I've researched more than 40 topics in the last two weeks, and the amount of information I've retrieved has been astounding for every single one of them. I've also found that changing the word order in the query will change the way the list is displayed, and may or may not change the number of hits. It really doesn't matter - the number of hits for almost every major event in world history returns anywhere from 500 to 5 million hits (do a query on "World War II" - 5,060,000 hits in less than a minute!). Of course, it's like the old saying, "you have to kiss a lot of frogs before you find your prince charming" - you have to look at dozens, sometimes even hundreds, of Google hits before you find the one with the answer you're looking for. The more you know about Google, the more you know about how search algorythms work, and the greater skill you have in properly wording your request, the more likely you'll get the results you want more quickly.
Of course, some people aren't really interested in the TRUTH, only what they want to say, or to repeat from "their" guy in politics, in sports, or whatever. The differences from fifty years ago, when I first started visiting libraries on a regular basis, and now are unbelievable. There is more information at my fingertips as I sit here typing than there was in the entire Louisiana Parish I lived in back then - and there was one four-year college and a separate two-year college in the two nearest large towns. The person trying to feed false information into a debate has a much harder time today - the information is only a query (and a few dozen mouse clicks) away. If the attempt is done in a public venue, there's a growing chance someone in the venue knows enough to run circles around the perpetrator of the false data. Even if there's NOT an expert readily available, within 24 hours the Internet will come up with not one, but a dozen.

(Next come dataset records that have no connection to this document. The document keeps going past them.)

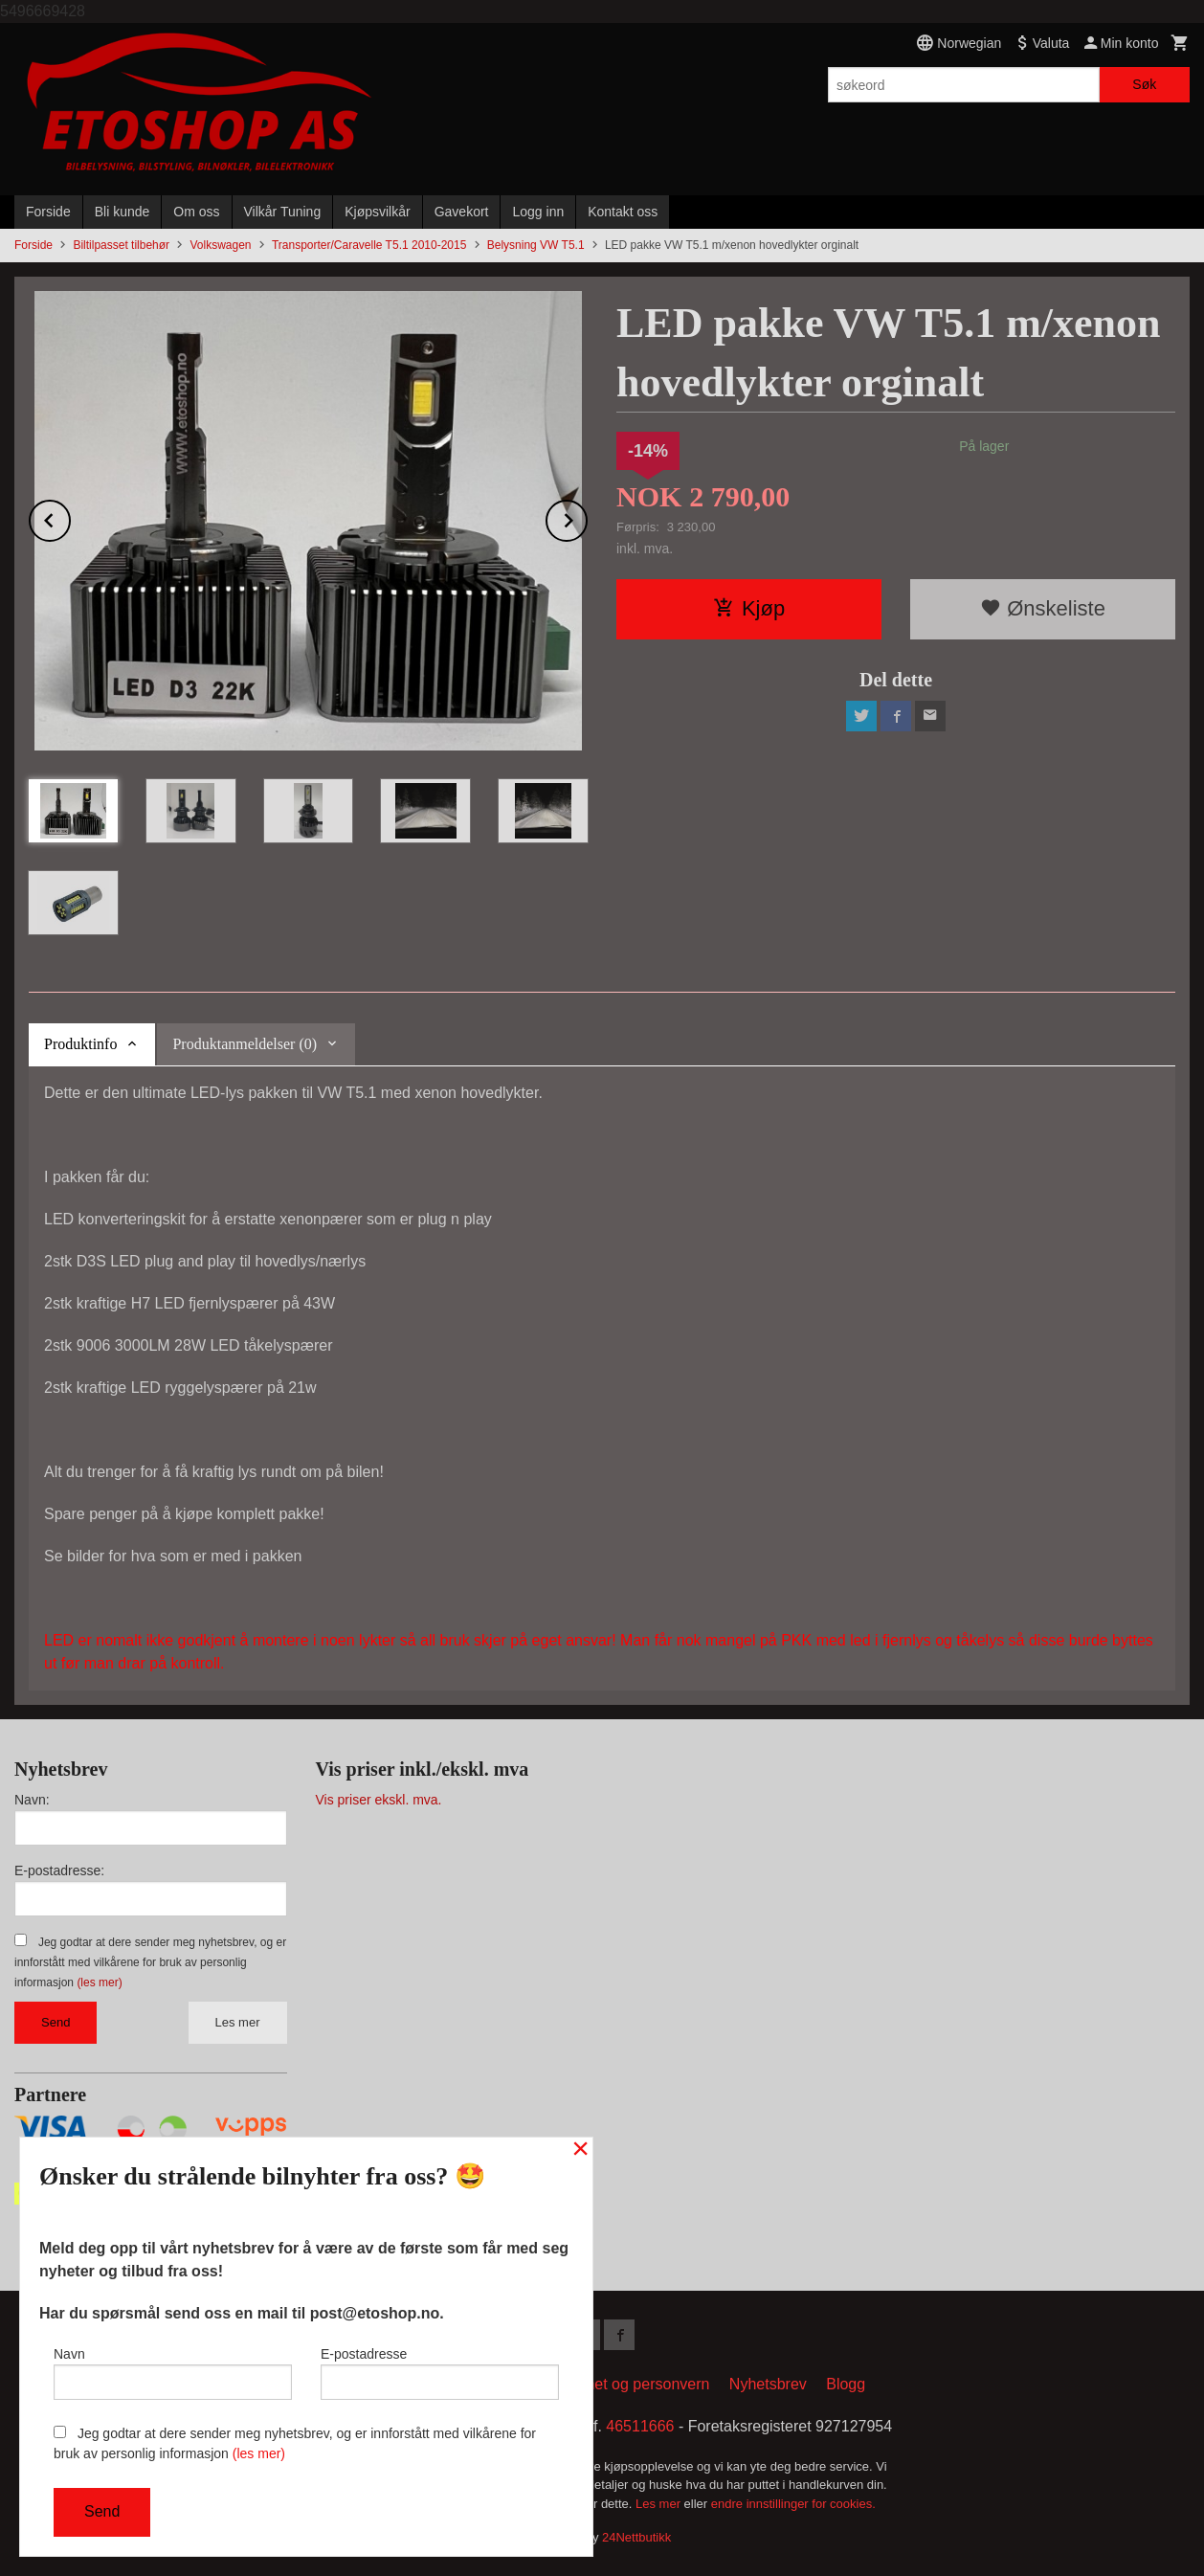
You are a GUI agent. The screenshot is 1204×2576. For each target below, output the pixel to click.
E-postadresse (440, 2373)
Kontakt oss (623, 211)
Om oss (196, 211)
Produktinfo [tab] (80, 1044)
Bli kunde (122, 211)
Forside (48, 211)
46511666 (640, 2426)
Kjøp (749, 608)
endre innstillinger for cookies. (793, 2504)
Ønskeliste (1042, 608)
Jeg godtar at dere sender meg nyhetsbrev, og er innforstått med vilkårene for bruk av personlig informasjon (150, 1962)
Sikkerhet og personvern (626, 2384)
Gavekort (462, 211)
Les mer (237, 2022)
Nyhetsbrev (768, 2384)
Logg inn (538, 211)
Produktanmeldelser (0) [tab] (244, 1044)
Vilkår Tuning (283, 211)
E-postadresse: (59, 1870)
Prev (70, 517)
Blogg (845, 2384)
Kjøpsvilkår (377, 211)
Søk (1144, 84)
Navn (173, 2373)
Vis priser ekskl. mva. (379, 1799)
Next (587, 517)
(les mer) (99, 1982)
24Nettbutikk (636, 2537)
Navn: (32, 1799)
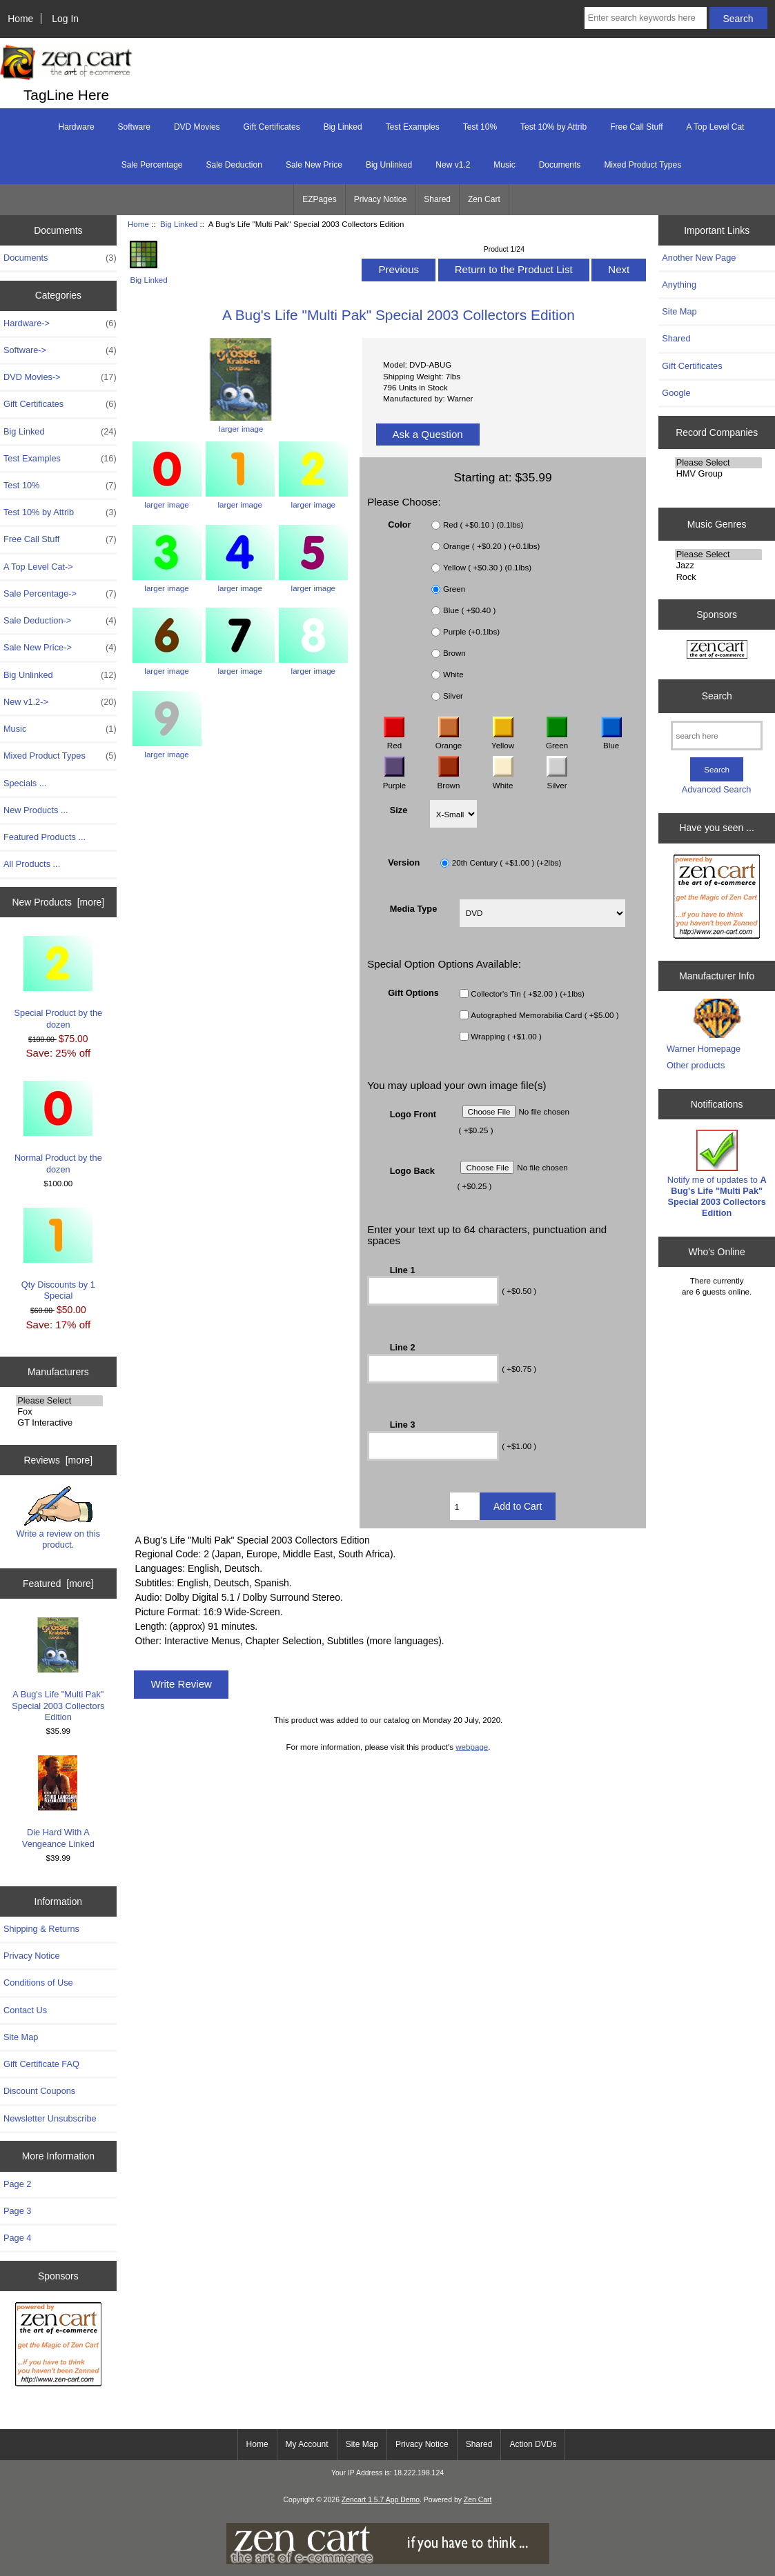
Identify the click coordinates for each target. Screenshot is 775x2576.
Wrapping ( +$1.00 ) (506, 1036)
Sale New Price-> (60, 647)
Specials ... (24, 783)
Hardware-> (60, 323)
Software (134, 127)
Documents (560, 165)
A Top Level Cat (716, 127)
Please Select (59, 1400)
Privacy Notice (380, 199)
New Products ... (35, 810)
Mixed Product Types (642, 165)
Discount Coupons (39, 2091)
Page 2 (17, 2184)
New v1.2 (452, 165)
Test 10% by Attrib (553, 127)
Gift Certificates (272, 127)
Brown (454, 652)
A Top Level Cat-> (38, 566)
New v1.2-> (60, 702)
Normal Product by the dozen (58, 1127)
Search (717, 695)
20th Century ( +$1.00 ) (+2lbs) (507, 862)
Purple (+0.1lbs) (471, 631)
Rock (718, 577)
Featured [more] (58, 1583)
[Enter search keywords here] (646, 18)
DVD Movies (197, 127)
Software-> (60, 350)
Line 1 (402, 1269)
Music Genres (717, 524)
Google (676, 393)
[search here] (717, 735)
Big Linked (178, 223)
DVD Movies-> (60, 377)
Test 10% (480, 127)
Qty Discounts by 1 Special (58, 1254)
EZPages (319, 199)
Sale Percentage (152, 165)
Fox (59, 1411)
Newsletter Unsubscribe (50, 2118)
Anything (679, 284)
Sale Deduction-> (60, 620)
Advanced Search (717, 789)
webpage (471, 1746)
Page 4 (17, 2238)
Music (504, 165)
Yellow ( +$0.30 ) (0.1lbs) (487, 567)
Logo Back (412, 1170)
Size (399, 809)
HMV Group (718, 473)
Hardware (77, 127)
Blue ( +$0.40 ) (469, 610)
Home (20, 18)
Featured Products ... (44, 837)
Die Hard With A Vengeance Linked (58, 1801)
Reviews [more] (57, 1460)
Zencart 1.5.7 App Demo (381, 2500)
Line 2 (402, 1346)
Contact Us (25, 2010)
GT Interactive (59, 1422)
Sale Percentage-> (60, 593)
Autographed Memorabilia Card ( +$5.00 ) (544, 1014)
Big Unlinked (389, 165)
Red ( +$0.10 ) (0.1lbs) (483, 524)
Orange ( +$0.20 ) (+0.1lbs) (491, 545)
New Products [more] (58, 902)
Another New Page (699, 257)
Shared (437, 199)
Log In (65, 18)
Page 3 (17, 2211)
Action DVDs (532, 2444)
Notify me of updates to (717, 1174)
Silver (453, 695)
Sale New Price (314, 165)
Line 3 (402, 1424)
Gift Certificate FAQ (41, 2064)
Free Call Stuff (636, 127)
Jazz (718, 565)
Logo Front (413, 1114)
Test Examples (413, 127)
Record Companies (717, 432)
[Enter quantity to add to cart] (465, 1506)
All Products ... (31, 864)
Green (454, 588)
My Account (307, 2444)
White (453, 674)
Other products (696, 1065)
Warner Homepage (703, 1049)
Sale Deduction (234, 165)
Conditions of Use (38, 1982)
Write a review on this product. (58, 1518)
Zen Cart (484, 199)
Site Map (20, 2037)
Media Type (414, 908)
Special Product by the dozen (58, 982)
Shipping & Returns (41, 1929)
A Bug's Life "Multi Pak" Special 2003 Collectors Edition (58, 1669)
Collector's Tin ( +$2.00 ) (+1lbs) (528, 993)
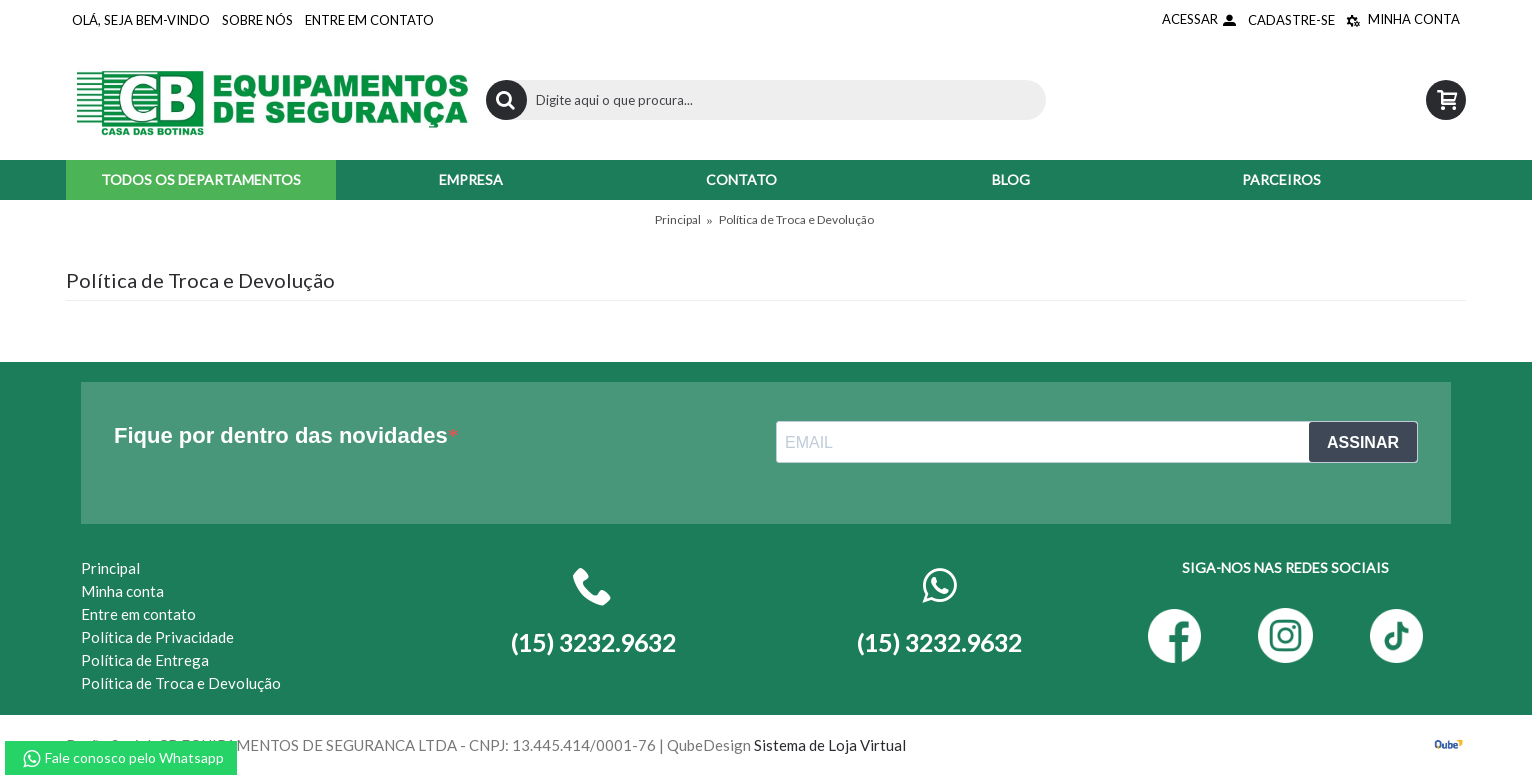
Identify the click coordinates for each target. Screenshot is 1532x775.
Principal (678, 219)
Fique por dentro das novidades (281, 435)
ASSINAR (1363, 442)
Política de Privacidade (157, 637)
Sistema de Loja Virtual (830, 745)
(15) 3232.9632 (939, 642)
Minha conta (122, 591)
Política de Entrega (145, 660)
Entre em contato (138, 614)
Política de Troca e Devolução (796, 219)
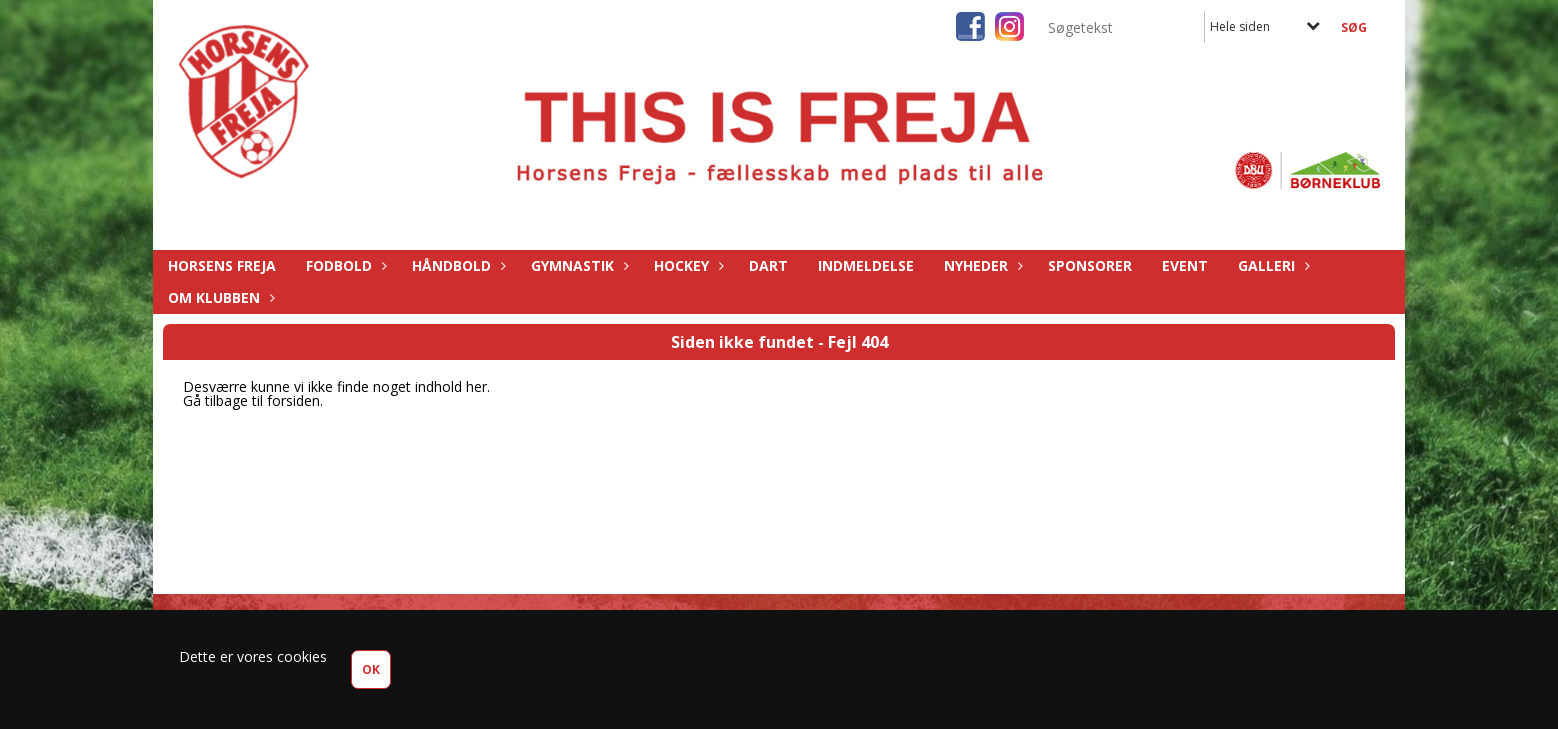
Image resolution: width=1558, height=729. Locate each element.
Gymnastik (577, 265)
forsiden (293, 400)
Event (1185, 265)
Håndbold (456, 265)
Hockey (686, 265)
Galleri (1271, 265)
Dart (768, 265)
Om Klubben (219, 297)
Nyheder (981, 265)
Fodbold (344, 265)
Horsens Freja (222, 265)
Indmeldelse (866, 265)
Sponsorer (1090, 265)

So why are there so many lies making the rounds of the Internet? Part of the answer is laziness - someone finds it easier to forward the falsehoods than to research them and debunk them. Another part of the answer is that many of the people who hear the lie WANT to believe it, and gleefully spread it across the blogosphere at light-speed. Some people have a hard time searching for things - from lack of skills, from lack of understanding the way search engines work, from lack of experience, and from downright fear of doing anything but the most simple things on their computer. The lies spread, rather than be killed.
This is exactly what the people that created the lie in the first place want. They want it to be replicated around the world, spread to as many machines as possible, hoping that some of the lie sticks. They may want to change an opinion, create a demand (or kill it), to undermine someone's credibility, destroy faith, or simply see how far their lie will go before someone can kill it.
A few sites, like Snopes, Junk Science, and Fact Check, can make checking easy, and do a good job of debunking a lot of the untruths deliberately being spread around the world today. For many of the rest, it's up to those of us who value truth over fiction, and reality over make-believe. As for me personally, I'd rather be hated for telling the truth than loved for telling a lie.